Reconstructing Molecular Wave Functions
Based on photoemission tomography, we have developed a technique to reconstruct the real-space probability amplitude density of molecular orbitals including their quantum mechanical phase.
The basis for a quantum-mechanical description of molecules is the many-electron wave function. At various levels of approximation, up to the exact configuration interaction wave function, one can write it in terms of single-electron wave functions: the orbitals. Strictly speaking, orbitals are not quantum mechanical observables. Nevertheless, they can be reconstructed in the framework of photoemission tomography.
For a full 3D reconstruction, we measure a series of distributions of the photoelectron parallel momentum, determined at multiple excitation energies in the range from 10 to 100 eV. This is used to create a four-dimensional dataset of photoelectron intensities as a function of (kx, ky, kz). A vital requirement is the proper intensity normalisation of experimental data at different photon energies. To this end, we utilise the capabilities of the Metrological Light Source (MLS) of the Physikalisch-Technische Bundesanstalt (PTB), a unique beamline based on a metrological approach to accurate photon flux calibration and to filtering out parasitic higher harmonics of the synchrotron radiation.

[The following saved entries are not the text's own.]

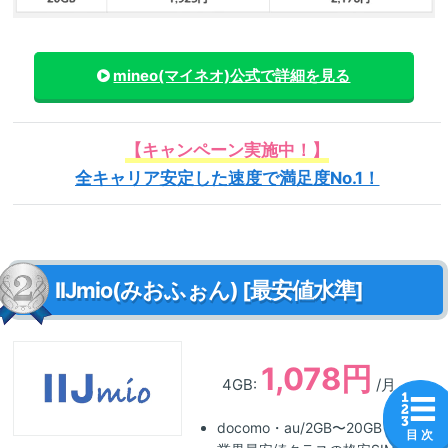
mineo(マイネオ)
公式で詳細を見る
【キャンペーン実施中！】
全キャリア安定した速度で満足度No.1！
IIJmio(みおふぉん) [最安値水準]
1,078円
4GB:
/月
docomo・au/2GB〜20GB
目 次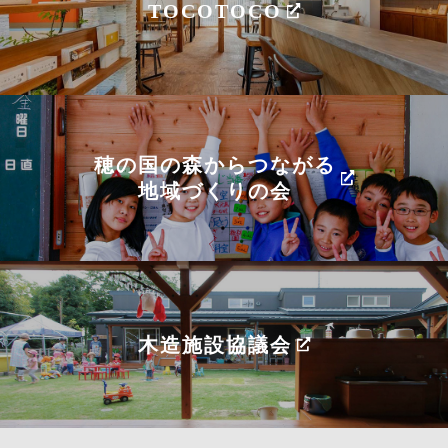
TOCOTOCO
穂の国の森からつながる
地域づくりの会
木造施設協議会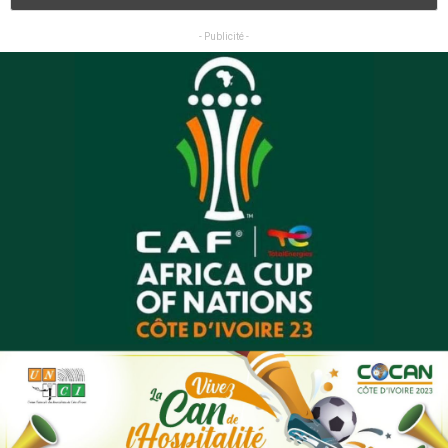
- Publicité -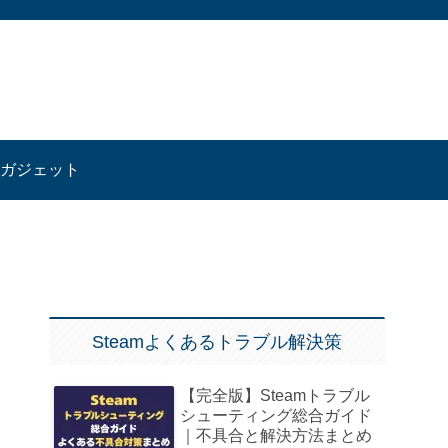
ガジェット
Steamよくあるトラブル解決策
【完全版】Steamトラブル
シューティング総合ガイド
｜不具合と解決方法まとめ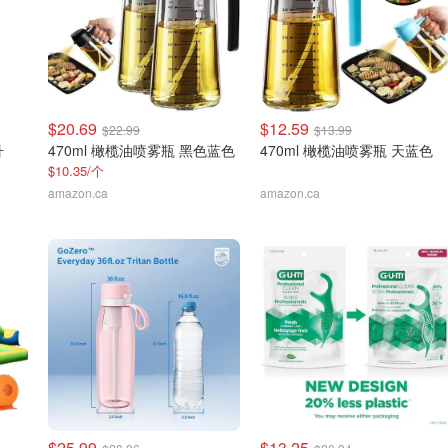
$20.69
$12.59
$22.99
$13.99
升
470ml 橄榄油喷雾瓶 黑色蓝色
470ml 橄榄油喷雾瓶 天蓝色
$10.35/个
amazon.ca
amazon.ca
$25.99
$13.25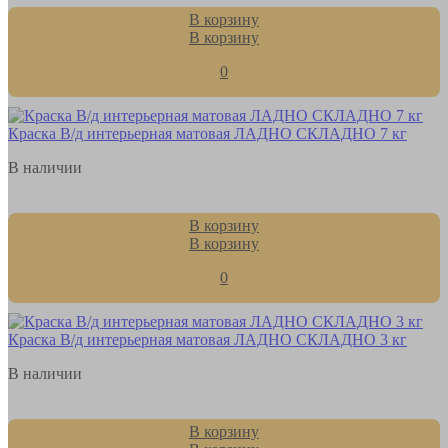
В корзину
В корзину
0
Краска В/д интерьерная матовая ЛАДНО СКЛАДНО 7 кг
В наличии
В корзину
В корзину
0
Краска В/д интерьерная матовая ЛАДНО СКЛАДНО 3 кг
В наличии
В корзину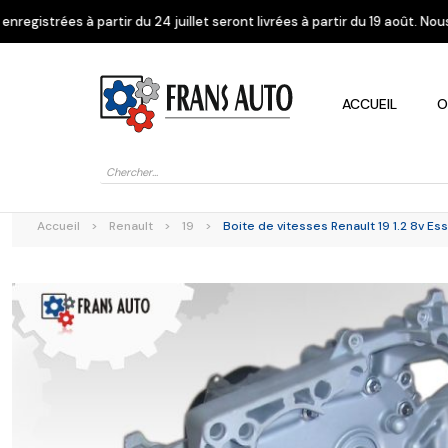
u 24 juillet seront livrées à partir du 19 août. Nous vous remercions de
ACCUEIL
O
Recherche
de
produits
Accueil
>
Renault
>
19
>
Boite de vitesses Renault 19 1.2 8v E
Alfa Romeo
Citroen
Dacia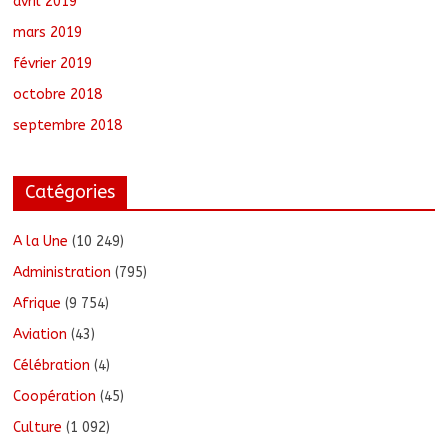
avril 2019
mars 2019
février 2019
octobre 2018
septembre 2018
Catégories
A la Une
(10 249)
Administration
(795)
Afrique
(9 754)
Aviation
(43)
Célébration
(4)
Coopération
(45)
Culture
(1 092)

In the framework of the one-step model of photoemission, and employing the plane-wave approximation for the final state of the photoelectrons, the experimentally measured 3D momentum space distribution of photoelectrons can be reconstructed into the 3D real-space probability amplitude density of the initial-state orbital [1]. The phase of the wave function that is required for this reconstruction is retrieved in an iterative algorithm based on the oversampling technique [2].
The best way to think about the as-measured orbitals is to interpret them as Dyson orbitals that quantify the change between the N electron wave function before and the N − 1 electron wave function after photoionisation. If Koopman's theorem holds, which should be the case for molecules with weakly correlated electrons, Dyson orbitals are closely related to canonical Hartree-Fock or Kohn-Sham orbitals.